[PATCH net-next] tcp: Improve setsockopt() TCP_USER_TIMEOUT accuracy

From: Jon Maxwell
Date: Mon Jul 02 2018 - 21:17:54 EST


Every time the TCP retransmission timer fires. It checks to see if there is a
timeout before scheduling the next retransmit timer. The retransmit interval
between each retransmission increases exponentially. The issue is that in order
for the timeout to occur the retransmit timer needs to fire again. If the user
timeout check happens after the 9th retransmit for example. It needs to wait for
the 10th retransmit timer to fire in order to evaluate whether a timeout has
occurred or not. If the interval is large enough then the timeout will be
inaccurate.

For example with a TCP_USER_TIMEOUT of 10 seconds without patch:

1st retransmit:

22:25:18.973488 IP host1.49310 > host2.search-agent: Flags [.]

Last retransmit:

22:25:26.205499 IP host1.49310 > host2.search-agent: Flags [.]

Timeout:

send: Connection timed out
Sun Jul 1 22:25:34 EDT 2018

We can see that last retransmit took ~7 seconds.

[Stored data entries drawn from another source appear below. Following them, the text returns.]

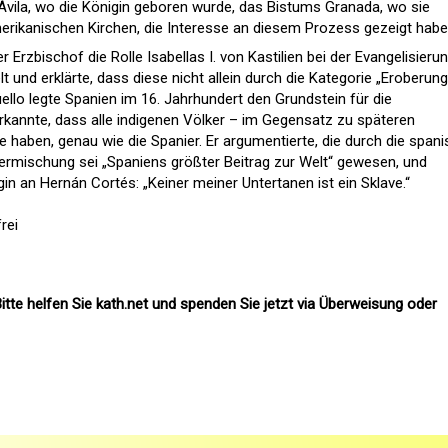
ila, wo die Königin geboren wurde, das Bistums Granada, wo sie
amerikanischen Kirchen, die Interesse an diesem Prozess gezeigt habe
r Erzbischof die Rolle Isabellas I. von Kastilien bei der Evangelisieru
 und erklärte, dass diese nicht allein durch die Kategorie „Eroberung
ello legte Spanien im 16. Jahrhundert den Grundstein für die
kannte, dass alle indigenen Völker – im Gegensatz zu späteren
e haben, genau wie die Spanier. Er argumentierte, die durch die span
Vermischung sei „Spaniens größter Beitrag zur Welt“ gewesen, und
gin an Hernán Cortés: „Keiner meiner Untertanen ist ein Sklave.“
rei
itte helfen Sie kath.net und spenden Sie jetzt via Überweisung oder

Which pushed the total
timeout to ~15 seconds instead of the expected 10 seconds. This gets more
inaccurate the larger the TCP_USER_TIMEOUT value. As the interval increases.

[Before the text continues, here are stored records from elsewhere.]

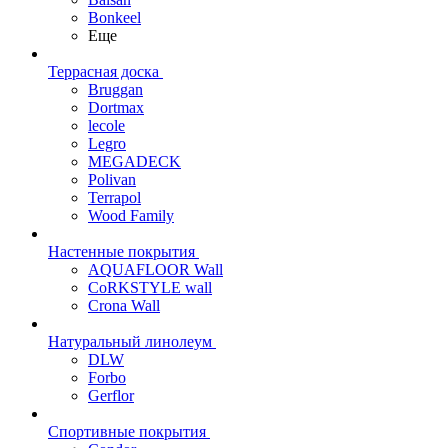
Bonkeel
Еще
Террасная доска
Bruggan
Dortmax
lecole
Legro
MEGADECK
Polivan
Terrapol
Wood Family
Настенные покрытия
AQUAFLOOR Wall
CoRKSTYLE wall
Crona Wall
Натуральный линолеум
DLW
Forbo
Gerflor
Спортивные покрытия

Fix this by recalculating the last retransmit interval so that it fires when
the timeout should occur. Only implement when icsk->icsk_user_timeout is set.

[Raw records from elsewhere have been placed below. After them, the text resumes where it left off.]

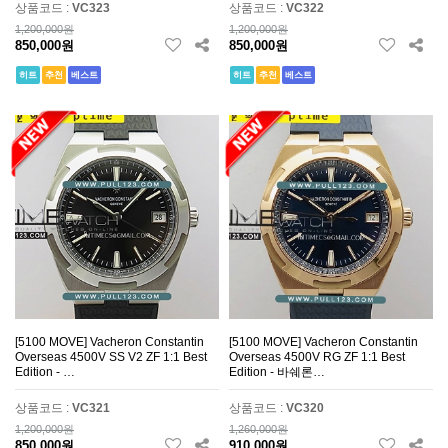
상품코드 :
VC323
상품코드 :
VC322
1,200,000원
1,200,000원
850,000원
850,000원
히트
추천
베스트
히트
추천
베스트
[5100 MOVE] Vacheron Constantin
[5100 MOVE] Vacheron Constantin
Overseas 4500V SS V2 ZF 1:1 Best
Overseas 4500V RG ZF 1:1 Best
Edition - …
Edition - 바쉐론…
상품코드 :
VC321
상품코드 :
VC320
1,200,000원
1,260,000원
850,000원
910,000원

Test results with the patch is the expected 10 second timeout:

1st retransmit:

01:37:59.022555 IP host1.49310 > host2.search-agent: Flags [.]

Last retransmit:

01:38:06.486558 IP host1.49310 > host2.search-agent: Flags [.]

Timeout:

send: Connection timed out
Mon Jul 2 01:38:09 EDT 2018

Signed-off-by: Jon Maxwell <jmaxwell37@xxxxxxxxx>
---
net/ipv4/tcp_timer.c | 7 +++++++
1 file changed, 7 insertions(+)

diff --git a/net/ipv4/tcp_timer.c b/net/ipv4/tcp_timer.c
index 3b3611729928..94491a481722 100644
--- a/net/ipv4/tcp_timer.c
+++ b/net/ipv4/tcp_timer.c
@@ -407,6 +407,7 @@ void tcp_retransmit_timer(struct sock *sk)
struct tcp_sock *tp = tcp_sk(sk);
struct net *net = sock_net(sk);
struct inet_connection_sock *icsk = inet_csk(sk);
+ __u32 time_remaining = 0;

if (tp->fastopen_rsk) {
WARN_ON_ONCE(sk->sk_state != TCP_SYN_RECV &&
@@ -535,6 +536,12 @@ void tcp_retransmit_timer(struct sock *sk)
/* Use normal (exponential) backoff */
icsk->icsk_rto = min(icsk->icsk_rto << 1, TCP_RTO_MAX);
}
+ if (icsk->icsk_user_timeout) {
+ time_remaining = jiffies_to_msecs(icsk->icsk_user_timeout) -
+ (tcp_time_stamp(tcp_sk(sk)) - tcp_sk(sk)->retrans_stamp);
+ if (time_remaining < icsk->icsk_rto)
+ icsk->icsk_rto = time_remaining;
+ }
inet_csk_reset_xmit_timer(sk, ICSK_TIME_RETRANS, icsk->icsk_rto, TCP_RTO_MAX);
if (retransmits_timed_out(sk, net->ipv4.sysctl_tcp_retries1 + 1, 0))
__sk_dst_reset(sk);
--
2.13.6